2.Não era completamente estranho, ou improvável, que os demônios fossem expulsos pelo Espírito de Deus, pois:

(1) “Por quem os expulsam, então, os vossos filhos?” Havia aqueles, entre os judeus, que, invocando o nome do Deus supremo, ou do Deus de Abraão, Isaque e Jacó, algumas vezes expulsavam demônios. Josefo fala de alguns que o faziam, na sua época. Nós lemos a respeito de exorcistas judeus (Atos 19.13) e de alguns que expulsavam demônios em nome de Cristo, embora não o seguissem (Marcos 9.38), ou não fossem fiéis a Ele (cap. 7.22). Os fariseus não condenavam essas pessoas, mas atribuíam o que elas faziam ao Espírito de Deus, e com isso valorizavam a si mesmos e à sua nação. Sendo assim, era meramente por despeito e inveja de Cristo que eles admitiam que outras pessoas expulsavam demônios pelo Espírito de Deus, mas sugeriam que Ele o fazia por ter um pacto com Belzebu. Observe que a atitude das pessoas maldosas, especialmente os maldosos perseguidores de Cristo e do cristianismo, é de condenar, nas pessoas a quem odeiam, a mesma coisa que aprovam ou aplaudem naqueles por quem têm alguma amizade ou boa relação. Os julgamentos de inveja se fazem, não pelas coisas, mas pelas pessoas; não por razões, mas por preconceitos. Mas aqueles homens eram muito pouco qualificados para ocupar a cadeira de Moisés, pois só conheciam os rostos e não tinham mais quaisquer elementos para julgar: “Portanto, eles mesmos serão os vossos juízes”. “Esta contradição que vocês mesmos apresentam se erguerá em julgamento contra vocês no último dia, e condenará a cada um de vocês”. Note que, no juízo final, não somente cada pecado, mas também cada agravação de pecado, será trazido para a prestação de contas, e algumas das nossas noções do que era correto e bom serão postas em evidência contra nós, para nos condenar por parcialidade.

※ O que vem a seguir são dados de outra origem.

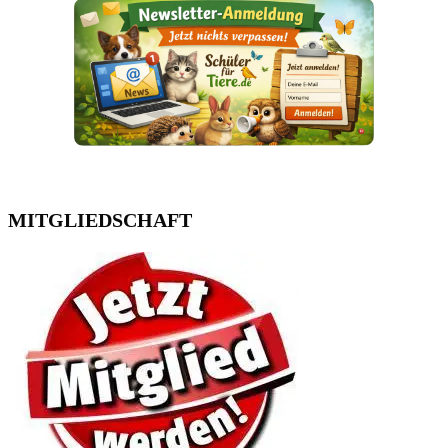
MITGLIEDSCHAFT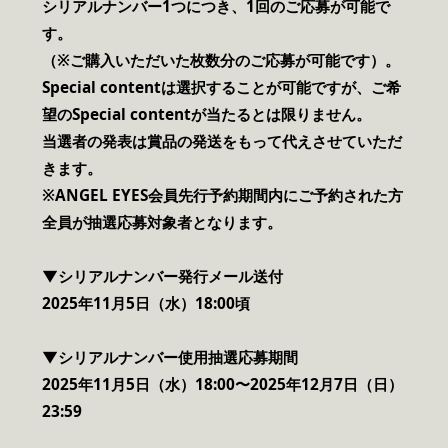
シリアルナンバー1つにつき、1回のご応募が可能で
す。
（※ご購入いただいた枚数分のご応募が可能です）。
Special contentは選択することが可能ですが、ご希
望のSpecial contentが当たるとは限りません。
当選者の発表は賞品の発送をもって代えさせていただ
きます。
※ANGEL EYES会員先行予約期間内にご予約された方
全員が抽選応募対象者となります。
▼シリアルナンバー発行メール送付
2025年11月5日（水）18:00頃
▼シリアルナンバー使用抽選応募期間
2025年11月5日（水）18:00〜2025年12月7日（日）
23:59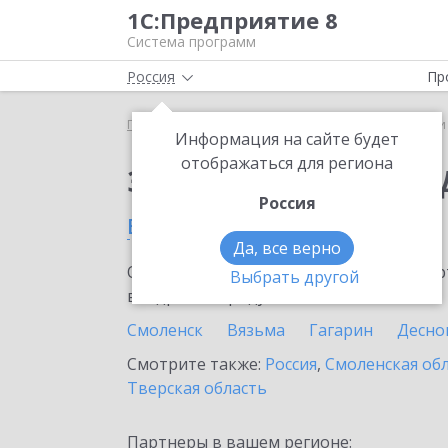
1С:Предприятие 8
Система программ
Россия
Пр
Главная
Сервисы ИТС
1С-Чеки ОФД
1С-Чеки
Информация на сайте будет
отображаться для региона
Заказать 1С-Чеки ОФ
Россия
в Рославле
Да, все верно
Ознакомьтесь с информационными карт
Выбрать другой
внедрение продукта.
Смоленск
Вязьма
Гагарин
Десно
Смотрите также:
Россия
,
Смоленская об
Тверская область
Партнеры в вашем регионе: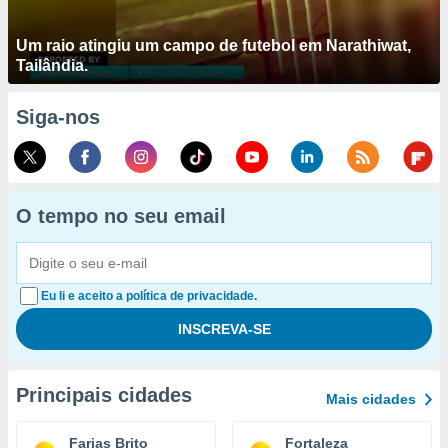
Um raio atingiu um campo de futebol em Narathiwat,
Tailândia.
Siga-nos
O tempo no seu email
Eu li e aceito a política de privacidade.
Principais cidades
Mais cidades
Farias Brito
Fortaleza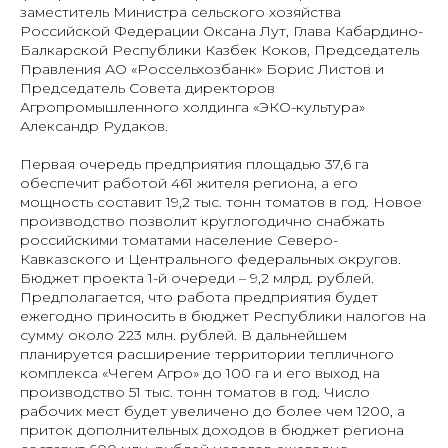
заместитель Министра сельского хозяйства
Российской Федерации Оксана Лут, Глава Кабардино-
Балкарской Республики Казбек Коков, Председатель
Правления АО «Россельхозбанк» Борис Листов и
Председатель Совета директоров
Агропромышленного холдинга «ЭКО-культура»
Александр Рудаков.
Первая очередь предприятия площадью 37,6 га
обеспечит работой 461 жителя региона, а его
мощность составит 19,2 тыс. тонн томатов в год. Новое
производство позволит круглогодично снабжать
российскими томатами население Северо-
Кавказского и Центрального федеральных округов.
Бюджет проекта 1-й очереди – 9,2 млрд. рублей.
Предполагается, что работа предприятия будет
ежегодно приносить в бюджет Республики налогов на
сумму около 223 млн. рублей. В дальнейшем
планируется расширение территории тепличного
комплекса «Чегем Агро» до 100 га и его выход на
производство 51 тыс. тонн томатов в год. Число
рабочих мест будет увеличено до более чем 1200, а
приток дополнительных доходов в бюджет региона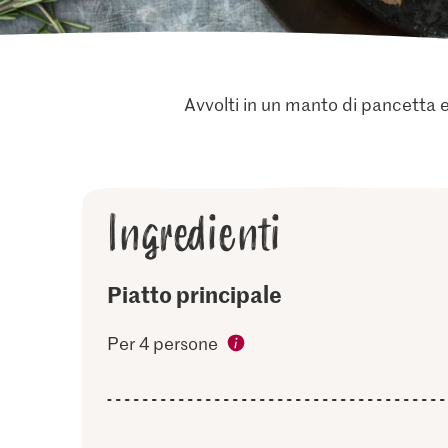
Avvolti in un manto di pancetta e
Ingredienti
Piatto principale
Per 4 persone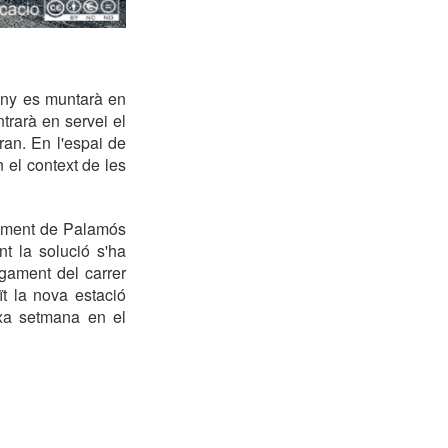
 any es muntarà en
trarà en servei el
ran. En l'espai de
 el context de les
tament de Palamós
nt la solució s'ha
rgament del carrer
ït la nova estació
ixa setmana en el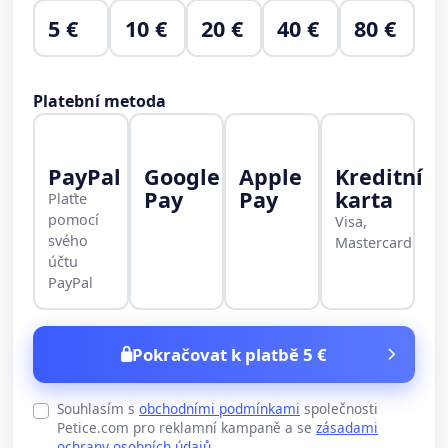
5 €
10 €
20 €
40 €
80 €
Platební metoda
PayPal
Google
Apple
Kreditní
Pay
Pay
karta
Plaťte
pomocí
Visa,
svého
Mastercard
účtu
PayPal
Pokračovat k platbě 5 €
Souhlasím s
obchodními podmínkami
společnosti
Petice.com pro reklamní kampaně a se
zásadami
ochrany osobních údajů
.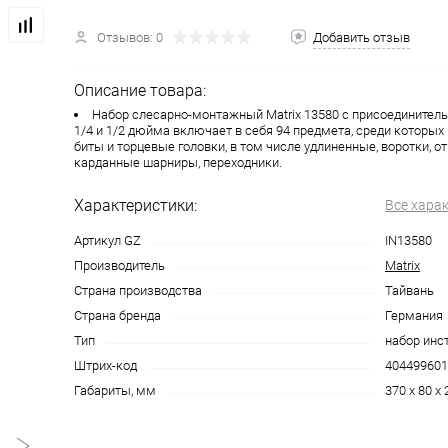
Отзывов: 0
Добавить отзыв
Описание товара:
Набор слесарно-монтажный Matrix 13580 с присоедините
1/4 и 1/2 дюйма включает в себя 94 предмета, среди которых
биты и торцевые головки, в том числе удлиненные, воротки, от
карданные шарниры, переходники.
Характеристики:
Все хара
Артикул GZ
IN13580
Производитель
Matrix
Страна производства
Тайвань
Страна бренда
Германия
Тип
набор инс
Штрих-код
404499601
Габариты, мм
370 x 80 x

(2) Estas expulsões de demônios eram um sinal e uma indicação certos da aproximação e da manifestação do Reino de Deus (v. 28): “Se eu expulso os demônios pelo Espírito de Deus, é conseguintemente chegado a vós o Reino de Deus”. Outros milagres que Cristo realizou provaram que Ele tinha sido enviado por Deus, mas isso provava que Ele tinha sido enviado por Deus para destruir o reino do demônio, e as suas obras. Então aquela grande promessa evidentemente se cumpria, a de que a semente da mulher iria ferir a cabeça da serpente (Genesis 3.15). “Portanto, aquela gloriosa revelação do reino de Deus, que durante tanto tempo foi esperada, agora se iniciou; desprezem-na, e correrão riscos”. Observe que:

[1] A destruição do poder do demônio se realiza pelo Espírito de Deus; aquele Espírito que trabalha para a obediência da fé, destrói o interesse do espírito que trabalha nos filhos da descrença e da desobediência.

[2] A expulsão dos demônios é uma apresentação segura do Reino de Deus. Se o interesse do diabo por uma alma for não apenas desafiado pelos costumes ou por restrições morais, mas também destruído e rompido pelo Espírito de Deus, como um Santificador, sem dúvida somente o Reino de Deus virá àquela alma, o reino da graça, uma antecipação bendita do reino da glória.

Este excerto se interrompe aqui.